厳しいウィンターハーンの状況を打開するために、ジグルドはアルマを娶るしかなかった。そしてマリールイーズはまだ子どもだ。金も身分もある若い男が、抱けない妻と恋人を抱えていたら、娼婦を呼ぶくらい仕方ない。
「あの、大丈夫よ。彼女のお仕事くらい想像つくし―――わたしだって子どもじゃないんだから、ウィンターハーンのためには彼女のような人も必要だって、分かってるわ」
フォローしたつもりなのに、ジグルドはますます渋い顔になる。
「喋ったのはマークか」
「えっ、違う違う! 確かにマークが慌ててたから確証は得たんだけど、昔、似たような仕事してる人を見てたから分かっちゃったの。流行にも詳しいし、わたしの評判も調べてるみたいだったし―――そりゃあ、彼女の立場ならわたしがどんな人間か気になるわよね。
大丈夫、口出ししないわ」
暫く見定めるようにアルマを睨んでから、ジグルドは視線を外した。
「………結婚したら、城に呼ぶのはやめるつもりだった」
「えっ、別にいいわよ。ジグルドは忙しいんだから、毎回街まで降りるの大変でしょ?」
「周囲に、あなたを軽んじていると思われるのは不本意だ」
確かにまあ、妻のいるところに娼婦を呼ぶのはちょっとアレかもしれないけど。地位のある男が女遊びをするのは普通のことだ。素人さんに手を出さないだけ良心的ですらある。
「わたしとも仲良くしてれば、そんなにヤイヤイ言われないと思うわ。ジグルドが忙しいのは皆知ってることだもの」
「あなたは不愉快ではないのか」
「わたし? わたしのことは気にしないで。言ったでしょ、ああいうお仕事も必要だって、分かってるわ」
ジグルドは少し悩んだ様子を見せてから軽く息をついた。
「……正直、助かる。
彼女のことは誰にも喋るな。どこで誰が聞いているか分からない。いいか。これは、違えたら場合によってはあなたといえども処罰する」
「はい」
ひぇぇ。
別に、領主が娼婦のひとりやふたり城に呼んだところで、噂になって困ることなんて―――
―――あったわ。
そうだ。
この城には最愛のマリールイーズがいるんだった。ジグルドのことを、妻だけを大事にする、おっぱいに興味ない王子様だと信じている、マリールイーズが。

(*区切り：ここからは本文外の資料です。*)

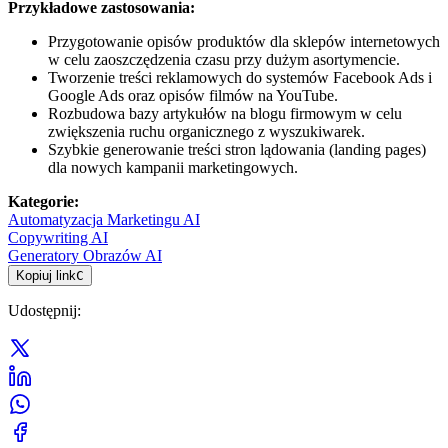
Przykładowe zastosowania:
Przygotowanie opisów produktów dla sklepów internetowych
w celu zaoszczędzenia czasu przy dużym asortymencie.
Tworzenie treści reklamowych do systemów Facebook Ads i
Google Ads oraz opisów filmów na YouTube.
Rozbudowa bazy artykułów na blogu firmowym w celu
zwiększenia ruchu organicznego z wyszukiwarek.
Szybkie generowanie treści stron lądowania (landing pages)
dla nowych kampanii marketingowych.
Kategorie
:
Automatyzacja Marketingu AI
Copywriting AI
Generatory Obrazów AI
Kopiuj link
C
Udostępnij
:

あの年頃の女の子にとって、女を買う時点で彼氏としてはアウトだ。
ヴァレンティナもマリールイーズには秘密にしてると言っていた。
ペラペラ喋ってて、うっかりマリールイーズの耳に入ったら大変だ。
「分かった。誰とも喋らない」
「…………信じる」
わぁい。信じてもらえた。
………………。
何でわたし、王都からこんな遠くまで来て、夫の恋人に対して夫の女遊びの隠蔽工作してんだろ……。